§ The data
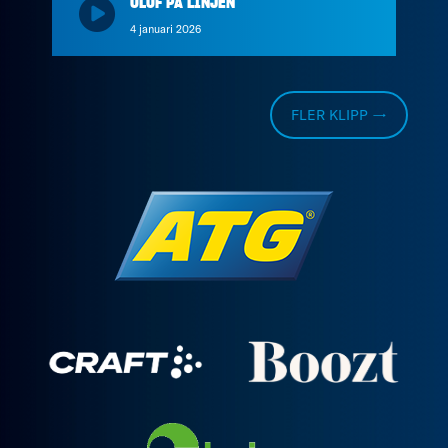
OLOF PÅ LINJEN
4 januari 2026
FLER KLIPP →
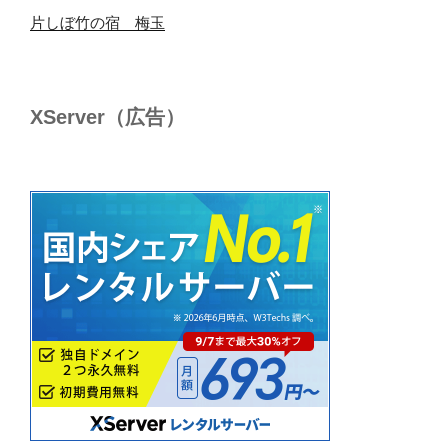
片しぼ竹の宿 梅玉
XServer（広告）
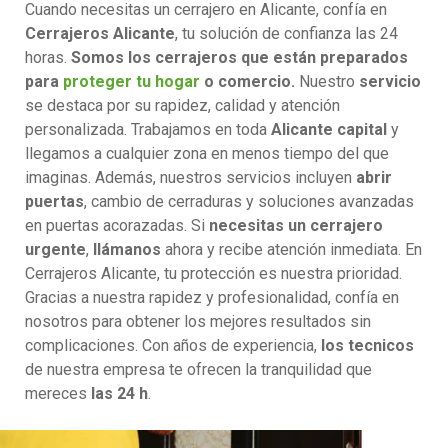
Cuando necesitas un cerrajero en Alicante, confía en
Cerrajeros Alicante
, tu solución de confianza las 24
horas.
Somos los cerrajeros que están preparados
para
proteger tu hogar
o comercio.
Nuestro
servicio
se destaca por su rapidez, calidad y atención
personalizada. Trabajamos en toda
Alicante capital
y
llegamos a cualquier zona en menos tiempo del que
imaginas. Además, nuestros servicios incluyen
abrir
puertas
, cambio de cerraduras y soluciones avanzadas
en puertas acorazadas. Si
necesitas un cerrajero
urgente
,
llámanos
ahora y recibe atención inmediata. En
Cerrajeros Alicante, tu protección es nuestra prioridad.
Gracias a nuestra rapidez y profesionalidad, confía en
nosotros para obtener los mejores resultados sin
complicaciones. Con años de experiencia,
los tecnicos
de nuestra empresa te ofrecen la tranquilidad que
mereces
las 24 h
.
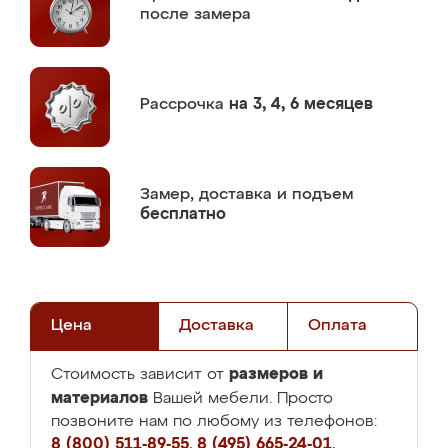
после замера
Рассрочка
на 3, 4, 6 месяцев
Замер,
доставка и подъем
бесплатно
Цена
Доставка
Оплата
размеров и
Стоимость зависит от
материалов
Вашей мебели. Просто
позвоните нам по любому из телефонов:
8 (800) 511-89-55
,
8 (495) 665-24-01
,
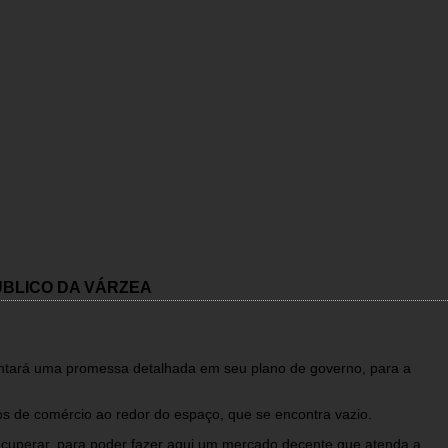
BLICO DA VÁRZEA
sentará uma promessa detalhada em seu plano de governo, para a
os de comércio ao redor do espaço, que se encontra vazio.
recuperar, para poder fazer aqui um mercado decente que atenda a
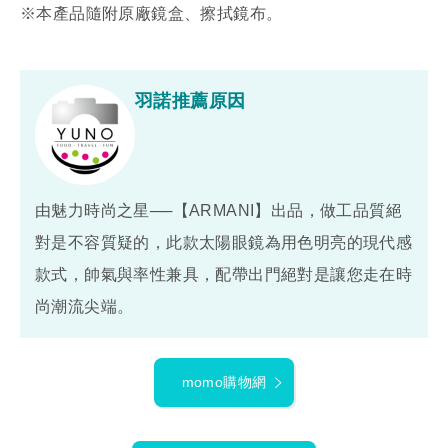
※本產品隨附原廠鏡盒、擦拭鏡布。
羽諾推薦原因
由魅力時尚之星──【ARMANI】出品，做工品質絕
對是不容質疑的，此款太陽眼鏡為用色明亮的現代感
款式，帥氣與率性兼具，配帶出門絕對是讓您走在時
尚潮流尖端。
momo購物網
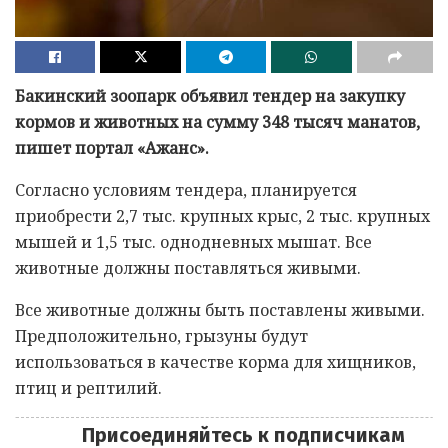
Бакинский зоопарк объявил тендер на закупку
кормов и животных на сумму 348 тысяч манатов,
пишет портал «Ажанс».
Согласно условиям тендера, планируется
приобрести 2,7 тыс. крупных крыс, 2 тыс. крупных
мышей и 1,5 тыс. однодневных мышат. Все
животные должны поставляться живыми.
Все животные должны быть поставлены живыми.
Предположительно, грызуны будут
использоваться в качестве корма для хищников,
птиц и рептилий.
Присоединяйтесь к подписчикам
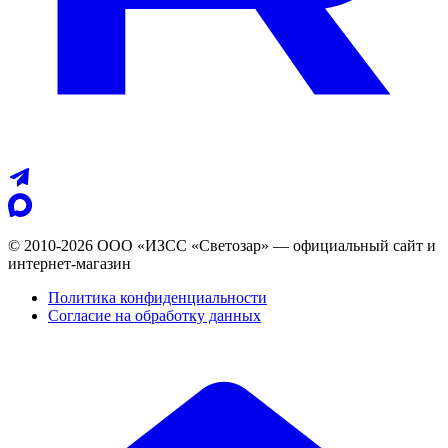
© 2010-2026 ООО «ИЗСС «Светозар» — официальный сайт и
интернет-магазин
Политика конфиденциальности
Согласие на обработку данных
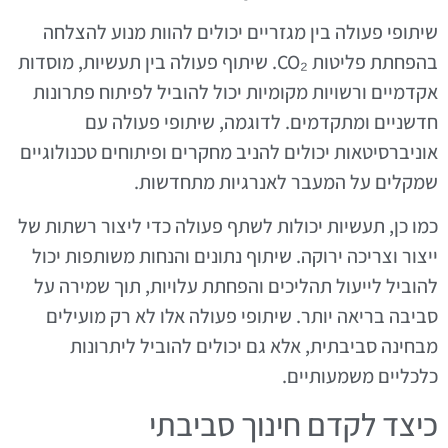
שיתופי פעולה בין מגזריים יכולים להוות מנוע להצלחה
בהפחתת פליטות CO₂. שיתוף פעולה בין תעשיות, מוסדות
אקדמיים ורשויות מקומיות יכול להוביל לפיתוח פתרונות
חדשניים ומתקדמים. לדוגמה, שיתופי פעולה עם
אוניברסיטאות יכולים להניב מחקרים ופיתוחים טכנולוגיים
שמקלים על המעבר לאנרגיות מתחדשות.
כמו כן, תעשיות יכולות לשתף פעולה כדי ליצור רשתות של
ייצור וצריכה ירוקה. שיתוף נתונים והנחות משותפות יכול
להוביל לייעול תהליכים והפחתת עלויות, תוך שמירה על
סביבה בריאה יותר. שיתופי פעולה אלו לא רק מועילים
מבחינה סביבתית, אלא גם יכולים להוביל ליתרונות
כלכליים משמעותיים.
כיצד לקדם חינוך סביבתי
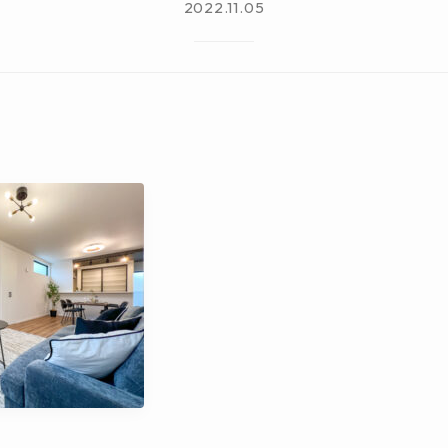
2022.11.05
==
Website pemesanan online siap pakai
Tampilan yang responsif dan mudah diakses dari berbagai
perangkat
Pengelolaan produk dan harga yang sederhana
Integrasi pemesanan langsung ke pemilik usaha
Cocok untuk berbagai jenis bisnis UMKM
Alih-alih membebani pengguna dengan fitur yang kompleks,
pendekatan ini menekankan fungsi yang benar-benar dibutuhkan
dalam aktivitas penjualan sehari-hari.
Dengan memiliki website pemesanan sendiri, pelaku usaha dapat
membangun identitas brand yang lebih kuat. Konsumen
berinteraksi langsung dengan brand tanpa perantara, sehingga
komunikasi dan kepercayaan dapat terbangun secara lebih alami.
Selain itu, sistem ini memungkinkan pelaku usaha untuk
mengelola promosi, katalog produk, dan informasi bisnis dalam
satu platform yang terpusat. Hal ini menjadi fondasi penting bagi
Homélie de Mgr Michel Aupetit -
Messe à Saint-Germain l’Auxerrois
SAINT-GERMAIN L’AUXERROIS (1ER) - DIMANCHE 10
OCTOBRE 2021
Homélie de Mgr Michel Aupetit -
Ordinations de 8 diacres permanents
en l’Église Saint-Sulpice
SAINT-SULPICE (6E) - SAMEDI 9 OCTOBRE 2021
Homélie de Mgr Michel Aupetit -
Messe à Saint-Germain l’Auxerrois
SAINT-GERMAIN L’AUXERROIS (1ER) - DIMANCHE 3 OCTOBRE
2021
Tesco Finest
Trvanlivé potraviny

§ Assignment
The answer must be every line of the listing that holds the word "תעשיות".

§ Expected answer
בהפחתת פליטות CO₂. שיתוף פעולה בין תעשיות, מוסדות
כמו כן, תעשיות יכולות לשתף פעולה כדי ליצור רשתות של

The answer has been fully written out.